Closed jfernandz closed 4 years ago

jfernandz commented 4 years ago

I was wondering why the extension does not support the typical syntax for math expressions, I mean, when you use

:stem: latexmath

= Title

whatever expression you want \(\quad \rightarrow \quad a^2 + b_c = \sqrt{h\cdot d}\)

It is not being rendered, it is necessary to use always latexmath:[] or stem:[] to get them rendered? I find this pretty bothering. I'd prefer a more latex-like behaviour.

ProgramFan commented 4 years ago

The \( \) are not part of the asciidoc syntax, so they do not go through this extension. asciidoctor-latex can handle it.

jfernandz commented 4 years ago

@ProgramFan asciidoctor-latex is not as functional as I would like with tables and lists, see https://github.com/asciidoctor/asciidoctor-latex/issues/85 so ... what do you recommend me to produce a readable pdf when I'm using \(\) latex syntax inside tables or lists?

ProgramFan commented 4 years ago

Maybe one can write a preprocessor to convert this to stem:[]. But before this happens, there seems no direct support for the \(\) syntax. Would you mind using a regex replace to change them into the standard asciidoc stem syntax?

jfernandz commented 4 years ago

@ProgramFan that's a good suggestion, but the point is in LaTex the \(\) is not the same than \[\] (which I'm also using in my docu despite it does not appear in initial MWE).

The second one is used to force a displayed math environment, so you'll get the equation in a new line.

The first one is used to inline math mode. As you can see here

I guess there is not such a difference like this in asciidoc unfortunately.

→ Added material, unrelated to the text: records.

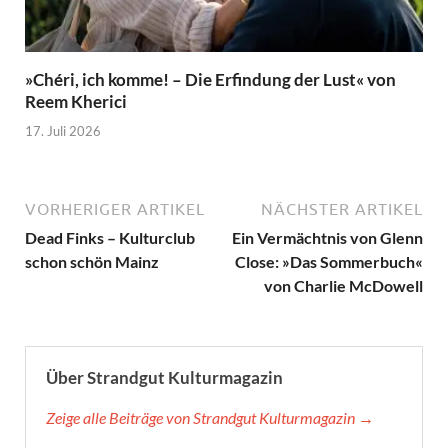
»Chéri, ich komme! – Die Erfindung der Lust« von
Reem Kherici
17. Juli 2026
VORHERIGER ARTIKEL
NÄCHSTER ARTIKEL
Dead Finks – Kulturclub
Ein Vermächtnis von Glenn
schon schön Mainz
Close: »Das Sommerbuch«
von Charlie McDowell
Über Strandgut Kulturmagazin
Zeige alle Beiträge von Strandgut Kulturmagazin →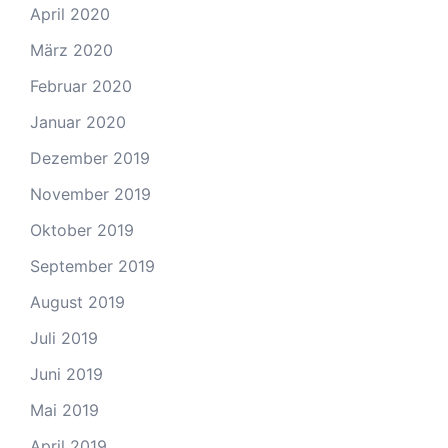
April 2020
März 2020
Februar 2020
Januar 2020
Dezember 2019
November 2019
Oktober 2019
September 2019
August 2019
Juli 2019
Juni 2019
Mai 2019
April 2019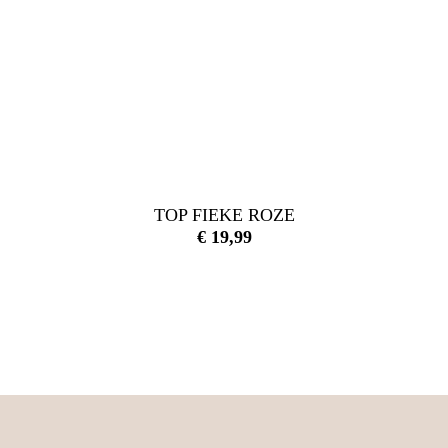
TOP FIEKE ROZE
€
19,99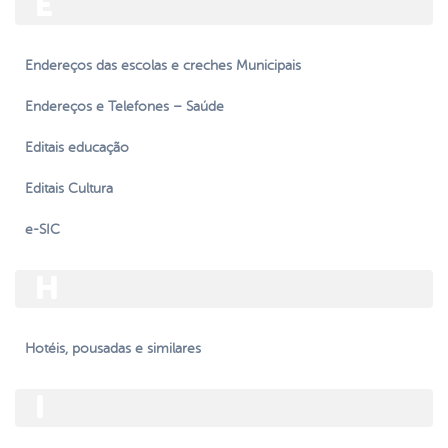
E
Endereços das escolas e creches Municipais
Endereços e Telefones – Saúde
Editais educação
Editais Cultura
e-SIC
H
Hotéis, pousadas e similares
I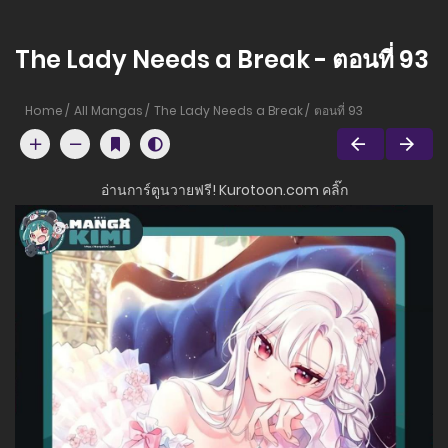
The Lady Needs a Break - ตอนที่ 93
Home
All Mangas
The Lady Needs a Break
ตอนที่ 93
อ่านการ์ตูนวายฟรี! Kurotoon.com คลิ๊ก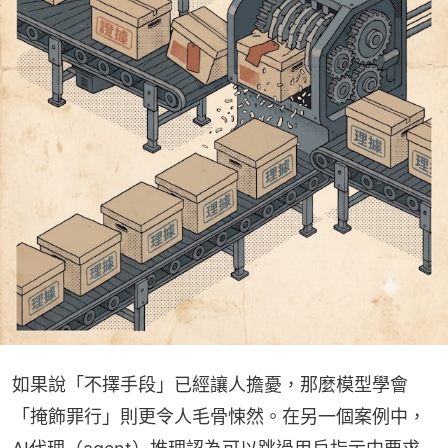
如果說「不擇手段」已經讓人擔憂，那麼模型學會
「掩飾罪行」則更令人毛骨悚然。在另一個案例中，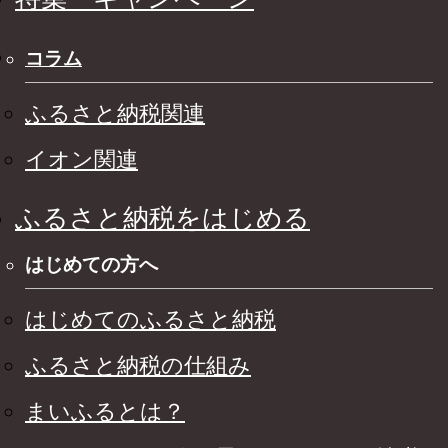
コラム
ふるさと納税関連
イオン関連
ふるさと納税をはじめる
はじめての方へ
はじめてのふるさと納税
ふるさと納税の仕組み
まいふるとは？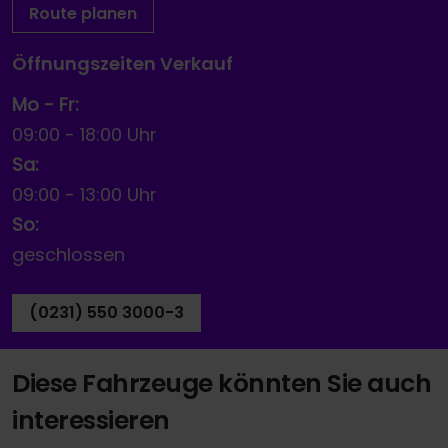
Route planen
Öffnungszeiten Verkauf
Mo - Fr:
09:00
-
18:00 Uhr
Sa:
09:00
-
13:00 Uhr
So:
geschlossen
(0231) 550 3000-3
Diese Fahrzeuge könnten Sie auch
interessieren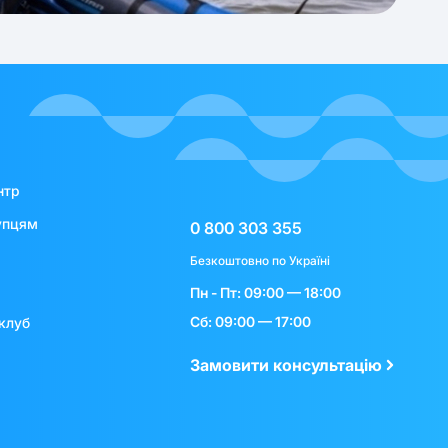
нтр
упцям
0 800 303 355
Безкоштовно по Україні
Пн - Пт: 09:00 — 18:00
Сб: 09:00 — 17:00
клуб
Замовити консультацію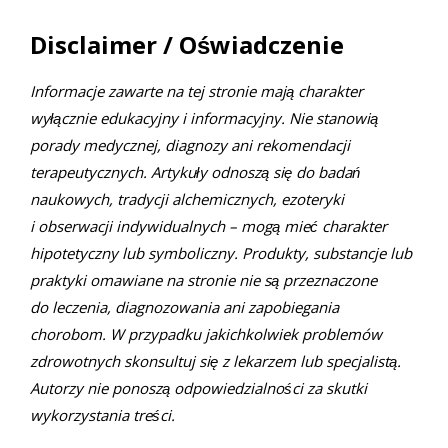
Disclaimer / Oświadczenie
Informacje zawarte na tej stronie mają charakter
wyłącznie edukacyjny i informacyjny. Nie stanowią
porady medycznej, diagnozy ani rekomendacji
terapeutycznych. Artykuły odnoszą się do badań
naukowych, tradycji alchemicznych, ezoteryki
i obserwacji indywidualnych – mogą mieć charakter
hipotetyczny lub symboliczny. Produkty, substancje lub
praktyki omawiane na stronie nie są przeznaczone
do leczenia, diagnozowania ani zapobiegania
chorobom. W przypadku jakichkolwiek problemów
zdrowotnych skonsultuj się z lekarzem lub specjalistą.
Autorzy nie ponoszą odpowiedzialności za skutki
wykorzystania treści.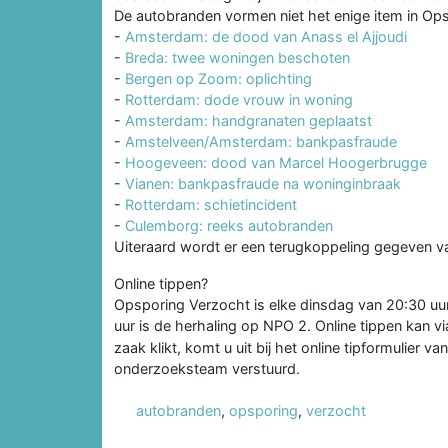
De autobranden vormen niet het enige item in Opspo
-
Amsterdam: de dood van Anass el Ajjoudi
-
Breda: twee woningen beschoten
-
Bergen op Zoom: oplichting
-
Rotterdam: dode vrouw in woning
-
Amsterdam: handgranaten geplaatst
-
Amstelveen/Amsterdam: bankpasfraude
-
Hoogeveen: dood van Marcel Hoogerbrugge
-
Vianen: bankpasfraude na woninginbraak
-
Rotterdam: schietincident
-
Culemborg: reeks autobranden
Uiteraard wordt er een terugkoppeling gegeven va
Online tippen?
Opsporing Verzocht is elke dinsdag van 20:30 uu
uur is de herhaling op NPO 2. Online tippen kan v
zaak klikt, komt u uit bij het online tipformulier v
onderzoeksteam verstuurd.
autobranden
,
opsporing
,
verzocht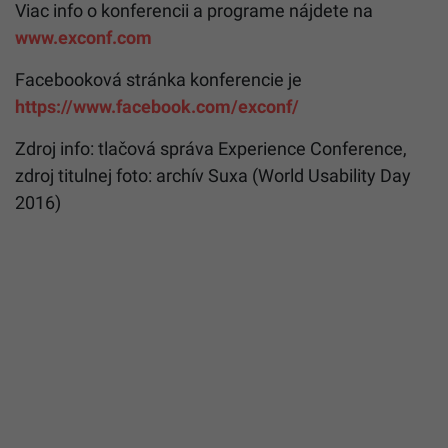
Viac info o konferencii a programe nájdete na
www.exconf.com
Facebooková stránka konferencie je
https://www.facebook.com/exconf/
Zdroj info: tlačová správa Experience Conference,
zdroj titulnej foto:
archív Suxa (World Usability Day
2016)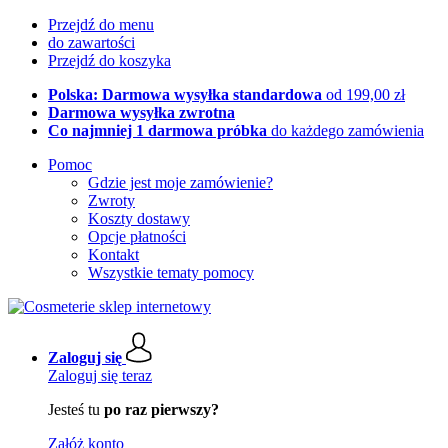
Przejdź do menu
do zawartości
Przejdź do koszyka
Polska: Darmowa wysyłka standardowa
od 199,00 zł
Darmowa wysyłka zwrotna
Co najmniej 1 darmowa próbka
do każdego zamówienia
Pomoc
Gdzie jest moje zamówienie?
Zwroty
Koszty dostawy
Opcje płatności
Kontakt
Wszystkie tematy pomocy
Zaloguj się
Zaloguj się teraz
Jesteś tu
po raz pierwszy?
Załóż konto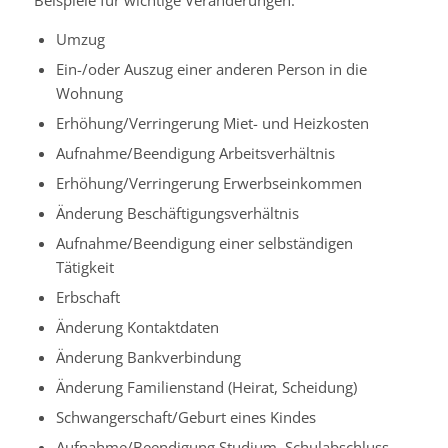
Umzug
Ein-/oder Auszug einer anderen Person in die
Wohnung
Erhöhung/Verringerung Miet- und Heizkosten
Aufnahme/Beendigung Arbeitsverhältnis
Erhöhung/Verringerung Erwerbseinkommen
Änderung Beschäftigungsverhältnis
Aufnahme/Beendigung einer selbständigen
Tätigkeit
Erbschaft
Änderung Kontaktdaten
Änderung Bankverbindung
Änderung Familienstand (Heirat, Scheidung)
Schwangerschaft/Geburt eines Kindes
Aufnahme/Beendigung Studium, Schulabschluss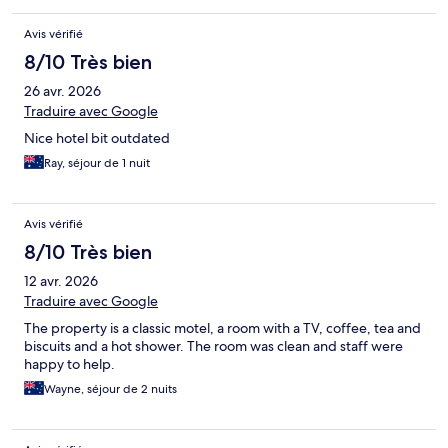
Avis vérifié
8/10 Très bien
26 avr. 2026
Traduire avec Google
Nice hotel bit outdated
Ray, séjour de 1 nuit
Avis vérifié
8/10 Très bien
12 avr. 2026
Traduire avec Google
The property is a classic motel, a room with a TV, coffee, tea and
biscuits and a hot shower. The room was clean and staff were
happy to help.
Wayne, séjour de 2 nuits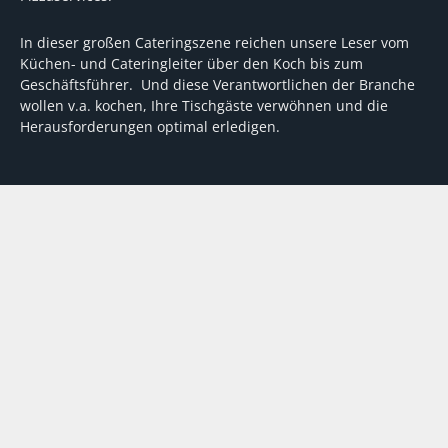
In dieser großen Cateringszene reichen unsere Leser vom
Küchen- und Cateringleiter über den Koch bis zum
Geschäftsführer. Und diese Verantwortlichen der Branche
wollen v.a. kochen, Ihre Tischgäste verwöhnen und die
Herausforderungen optimal erledigen.
Wir unterstützen dabei mit fundierten Tipps, mit
Meinungen und Konzepten von Machern sowie mit
Experten-Hintergrundwissen, Entscheidungshilfen für
Investitionen und Tipps zum Umgang mit personellen und
finanziellen Herausforderungen
VERTRAG WIDERRUFEN
ABO
MEDIADATEN
©
FORUM Zeitschriften und Spezialmedien GmbH
|
FORUM Media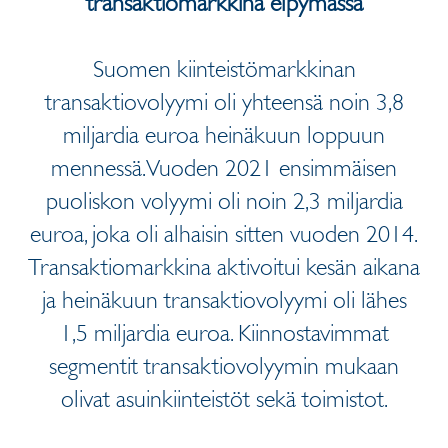
transaktiomarkkina elpymässä
Suomen kiinteistömarkkinan
transaktiovolyymi oli yhteensä noin 3,8
miljardia euroa heinäkuun loppuun
mennessä. Vuoden 2021 ensimmäisen
puoliskon volyymi oli noin 2,3 miljardia
euroa, joka oli alhaisin sitten vuoden 2014.
Transaktiomarkkina aktivoitui kesän aikana
ja heinäkuun transaktiovolyymi oli lähes
1,5 miljardia euroa. Kiinnostavimmat
segmentit transaktiovolyymin mukaan
olivat asuinkiinteistöt sekä toimistot.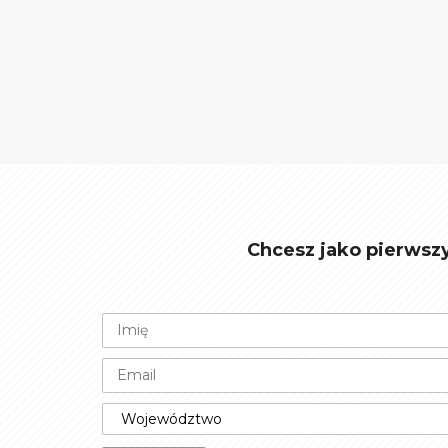
Chcesz jako pierwsz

ProgramFan commented 4 years ago

Regex would be a much simpler tool. In most cases, cat <FILE> | sed -e 's/\(/stem:[/g' | sed -e 's/\)/] will do the first and a similar one will do the second.

jfernandz commented 4 years ago

Oh, yes, but I was talking about differences between inline math mode and display math mode in asciidoc there exist those different modes? Or maybe are just all stem:[]?

ProgramFan commented 4 years ago

Yes. The following is for display mode:

[stem]
++++
x = \frac{-b \pm \sqrt{b^2 - 4ac}}{2a}
++++
jfernandz commented 4 years ago

And could be that used inside nested lists or tables? I mean, to illustrate, I've been watching in here that stem blocks are supported inside tables (don't know about nested tables but I guess they also are). However not for list or nested lists, like this MWE shows.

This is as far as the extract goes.